Aber was hat mit mir zu tun, werden Sie sich fragen, wenn Sie die Entschei­dungen des Bundes­ver­fas­sungs­ge­richts (BVerfG) vom 30.09.2018 (Beschl. v. 30.09.2018, Az. 1 BvR 1783/17; 1 BvR 2421/17) lesen. Sie sind schließlich kein Jurist, und wer wem was im Zivil­prozess vorzu­legen hat, ist ihnen deswegen eigentlich egal. Überhaupt, diese Juristen immer. Mit ihren Säcken Papier. Ob die das eigentlich selber alles lesen?

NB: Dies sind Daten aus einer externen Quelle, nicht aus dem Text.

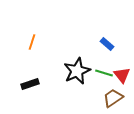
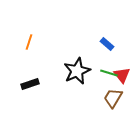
orange line: moved 3 px left
green line: moved 5 px right
brown trapezoid: rotated 25 degrees counterclockwise
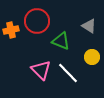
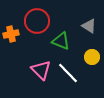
orange cross: moved 4 px down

Diese Entscheidung ist aber auch für Sie nicht egal. Da geht es zwar vorder­gründig um die Presse, und sie haben ja gar keine Zeitung, sondern machen – das nehmen wir jetzt einfach mal so an – etwas mit Energie. Gleichwohl mahnen auch Sie gelegentlich ab. Oder Sie werden abgemahnt. Meistens geht es dabei um wettbe­werbs­recht­liche Fragen. Die Konkurrenz erzählt zB Unwahr­heiten über Sie. In unserer Praxis geht es dabei oft auch um Kontakt­auf­nahmen ohne Einwil­ligung oder unzulässige AGB. Ab und zu schlagen sich die Werke auch um energie­spe­zi­fische Fragen rund ums Unbundling, Wechsel­pro­zesse usw.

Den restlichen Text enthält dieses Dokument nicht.